Arun Majumdar – He was the first director of the U.S. Department of Energy’s agency that promotes and funds research and development of advanced energy technologies, and also served as acting undersecretary of energy from March 2011 to June 2012. He also worked at Alphabet Inc’s Google as vice president for energy before joining Stanford University’s faculty.
Jay Inslee – He focused on climate change during his failed presidential bid in 2019, but was re-elected to a third term as governor of Washington state this year. Inslee has been pushed for consideration in the Cabinet by environmental activists given his efforts to pass a carbon tax and clean-fuels standard.
ENVIRONMENTAL PROTECTION AGENCY
Heather McTeer Toney – A former regional administrator of the EPA under Obama, the clean-air activist is national field director for Moms Clean Air Force. A favorite of progressives, Toney has advocated and trained diverse officials on leadership and climate in over 15 countries including Kenya, France, Portugal, Nigeria and Senegal.
Mary Nichols – The former assistant administrator for the EPA during Clinton’s administration is chairwoman of California’s Air Resources Board, which regulates air pollution in the state.
CENTRAL INTELLIGENCE AGENCY
Michael Morell – He was the CIA’s deputy director and acting director of the agency twice under Obama. Morell is now the chairman of the geopolitical risk practice at Beacon Global Strategies, a Washington consulting firm.
Avril Haines – She was the deputy national security adviser under Obama, and previously the first woman to serve as CIA deputy director. Haines held several posts at Columbia University after leaving the Obama administration in 2017.
HEALTH AND HUMAN SERVICES
Vivek Murthy – A physician and former surgeon general, Murphy has gained prominence in recent months as co-chairman of Biden’s advisory board on dealing with the coronavirus pandemic, which the president-elect has pledged to make his top priority on taking office.
Mandy Cohen – A physician who serves as the secretary of North Carolina’s Health and Human Services Department, where she has been a major advocate for expanding Medicaid, the government health insurance program for low-income Americans. Cohen served as the chief operating officer at the Centers for Medicare and Medicaid Services in the Obama administration.

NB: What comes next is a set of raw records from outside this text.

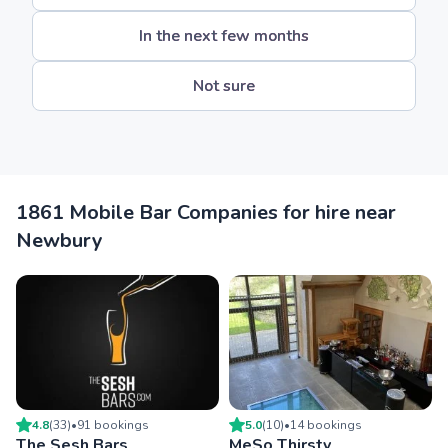
In the next few months
Not sure
1861 Mobile Bar Companies for hire near
Newbury
4.8
(
33
)
•
91
booking
s
5.0
(
10
)
•
14
booking
s
The Sesh Bars
MeSo Thirsty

David Kessler – The former commissioner of the Food and Drug Administration has been a co-chair of Biden’s advisory board on the coronavirus pandemic. As head of the FDA, Kessler cut the time needed to approve drugs to treat AIDS and moved to try to regulate the tobacco industry.

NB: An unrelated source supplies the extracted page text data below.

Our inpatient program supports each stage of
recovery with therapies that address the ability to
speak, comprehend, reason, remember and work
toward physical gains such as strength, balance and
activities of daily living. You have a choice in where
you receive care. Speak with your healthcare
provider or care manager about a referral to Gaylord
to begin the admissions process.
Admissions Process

Alejandro Mayorkas – A Cuban-American lawyer, he would be the first Latino to head the department. As head of Citizenship and Immigration Services under Obama, he led implementation of the Deferred Action for Childhood Arrivals program (DACA) for so-called Dreamers, who were brought to the United States illegally as children. DACA drew Republican criticism and could lead to Republican opposition in the Senate if he is nominated.

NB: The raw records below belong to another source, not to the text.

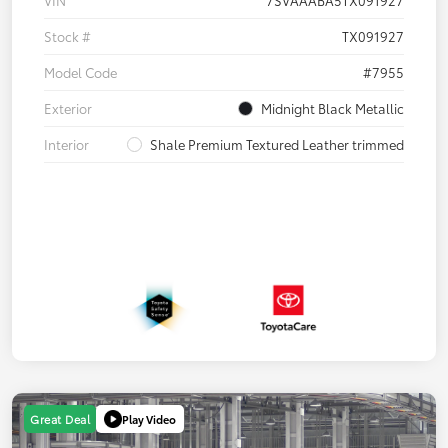
Stock #
TX091927
Model Code
#7955
Exterior
Midnight Black Metallic
Interior
Shale Premium Textured Leather trimmed
Play Video
Great Deal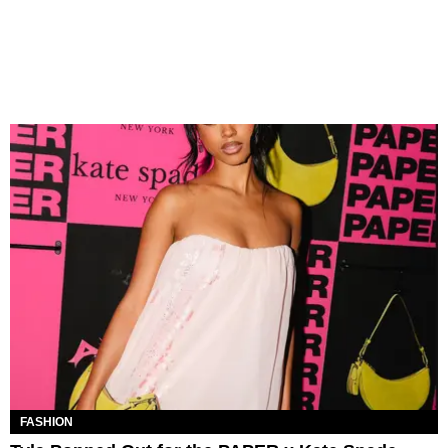
FASHION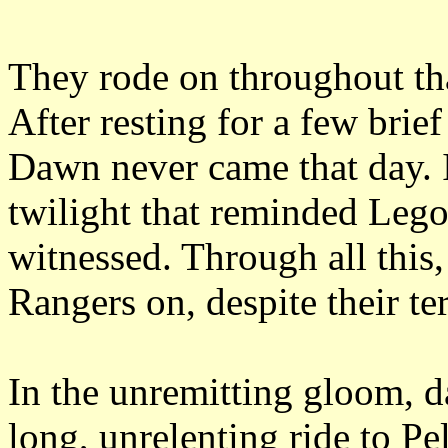
They rode on throughout tha
After resting for a few brie
Dawn never came that day.
twilight that reminded Lego
witnessed.
Through all this
Rangers on, despite their te
In the unremitting gloom, d
long, unrelenting ride to Pe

Xavier Becerra – The former congressman succeeded Vice President-elect Kamala Harris as California attorney general, where he has won praise at times from progressives, and also could be considered to replace her in the U.S. Senate.
Lisa Monaco – The former Biden aide on the Senate Judiciary Committee, where she worked on the Violence Against Women Act, was also a top adviser on homeland security to Obama. Monaco served as an assistant attorney general for national security, and chief of staff to former FBI Director Robert Mueller.
CHIEF OF STAFF
Ron Klain – A longtime Biden adviser with experience in responding to the Ebola pandemic, Klain was picked for the chief of staff role that sets the president’s agenda.